Work instructions -> Where the data below begins, start retyping exactly, and end on the line with "держателем BB-DFS-5-CRM", which is included; no picture goes in.

Exercise materials ->
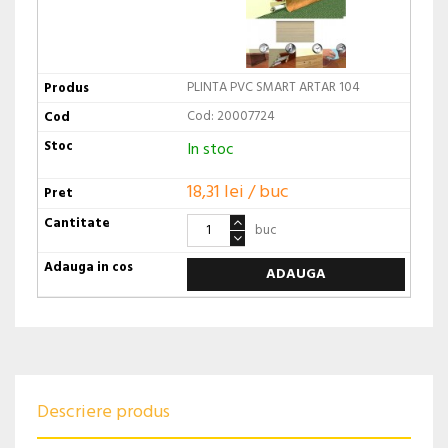
PLINTA PVC SMART ARTAR 104
Cod: 20007724
In stoc
18,31 lei / buc
buc
ADAUGA
Descriere produs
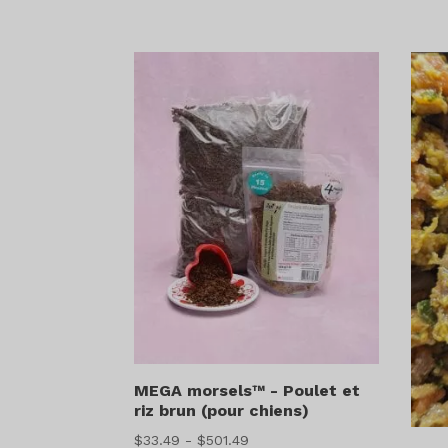
MEGA morsels™ - Poulet et
riz brun (pour chiens)
Gamme
$
33.49
-
$
501.49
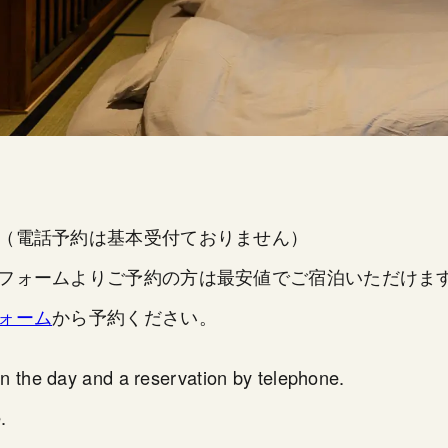
。（電話予約は基本受付ておりません）
せフォームよりご予約の方は最安値でご宿泊いただけま
ォーム
から予約ください。
n the day and a reservation by telephone.
.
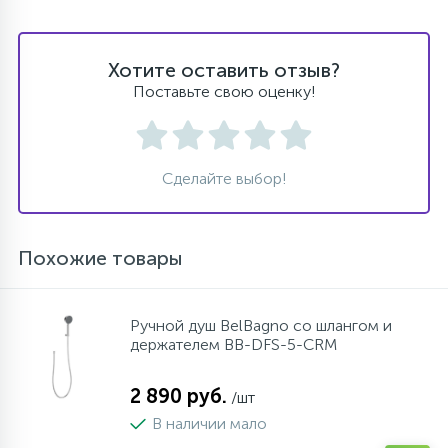
Хотите оставить отзыв?
Поставьте свою оценку!
Сделайте выбор!
Похожие товары
Ручной душ BelBagno со шлангом и
держателем BB-DFS-5-CRM
2 890 руб.
/шт
В наличии мало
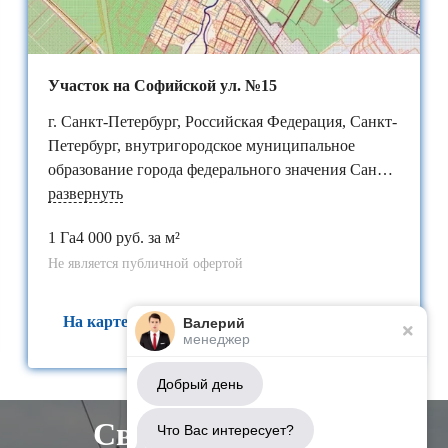
Участок на Софийской ул. №15
г. Санкт-Петербург, Российская Федерация, Санкт-
Петербург, внутригородское муниципальное
образование города федерального значения Санкт-
Петербурга​ поселок Петро-Славянка, территория
развернуть
предприятия "Ленсоветовское", участок 15
1 Га
4 000 руб. за м²
Не является публичной офертой
На карте
Валерий
менеджер
Добрый день
Свяжитесь с нами
Что Вас интересует?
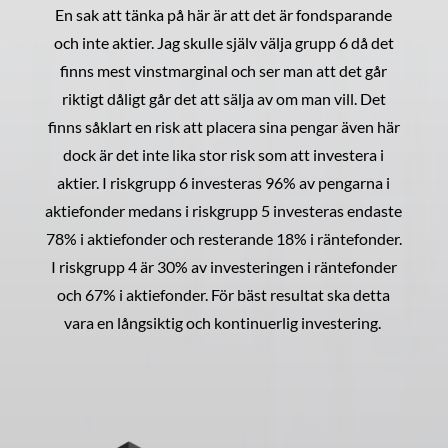
En sak att tänka på här är att det är fondsparande
och inte aktier. Jag skulle själv välja grupp 6 då det
finns mest vinstmarginal och ser man att det går
riktigt dåligt går det att sälja av om man vill. Det
finns såklart en risk att placera sina pengar även här
dock är det inte lika stor risk som att investera i
aktier. I riskgrupp 6 investeras 96% av pengarna i
aktiefonder medans i riskgrupp 5 investeras endaste
78% i aktiefonder och resterande 18% i räntefonder.
I riskgrupp 4 är 30% av investeringen i räntefonder
och 67% i aktiefonder. För bäst resultat ska detta
vara en långsiktig och kontinuerlig investering.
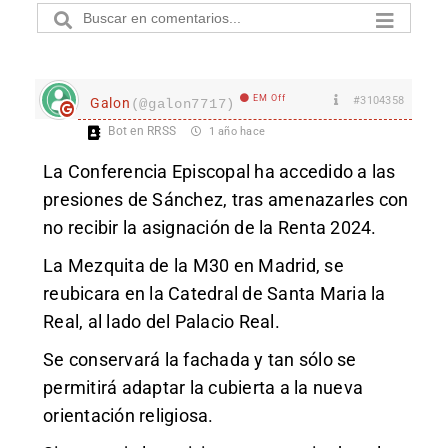
EM Off
#3104358
Galon
(@galon7717)
Bot en RRSS
1 año hace
La Conferencia Episcopal ha accedido a las
presiones de Sánchez, tras amenazarles con
no recibir la asignación de la Renta 2024.
La Mezquita de la M30 en Madrid, se
reubicara en la Catedral de Santa Maria la
Real, al lado del Palacio Real.
Se conservará la fachada y tan sólo se
permitirá adaptar la cubierta a la nueva
orientación religiosa.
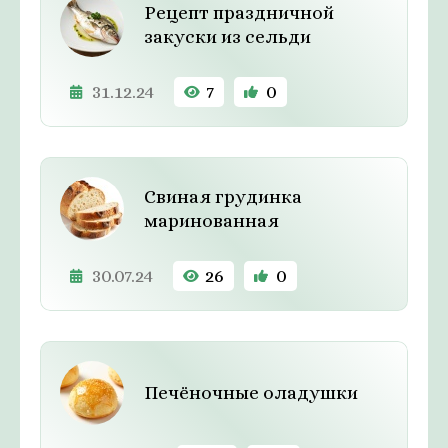
Рецепт праздничной
закуски из сельди
31.12.24
7
0
Свиная грудинка
маринованная
30.07.24
26
0
Печёночные оладушки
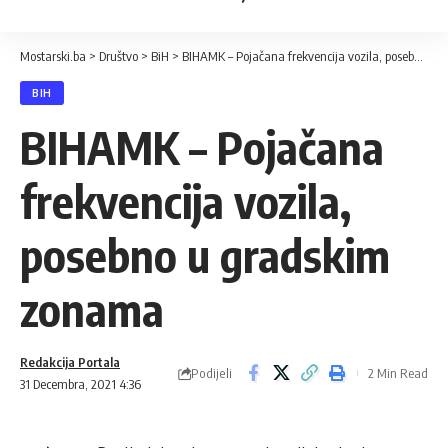
Mostarski.ba
>
Društvo
>
BiH
>
BIHAMK – Pojačana frekvencija vozila, posebno u gradskim zonama
BIH
BIHAMK – Pojačana
frekvencija vozila,
posebno u gradskim
zonama
Redakcija Portala
Podijeli
2 Min Read
31 Decembra, 2021 4:36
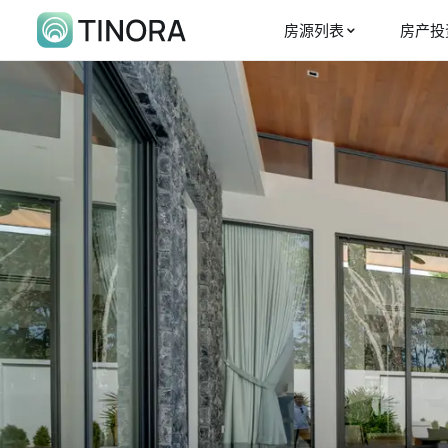
房源列表
房产投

Result for this task ->
PLINTA PVC SMART ARTAR 104
Cod: 20007724
In stoc
18,31 lei / buc
buc
ADAUGA
Descriere produs
MEGA morsels™ - Poulet et
riz brun (pour chiens)
Gamme
$
33.49
-
$
501.49
。（電話予約は基本受付ておりません）
せフォームよりご予約の方は最安値でご宿泊いただけま
ォーム
から予約ください。
n the day and a reservation by telephone.
.
Хотите оставить отзыв?
Поставьте свою оценку!
Сделайте выбор!
Похожие товары
Ручной душ BelBagno со шлангом и
держателем BB-DFS-5-CRM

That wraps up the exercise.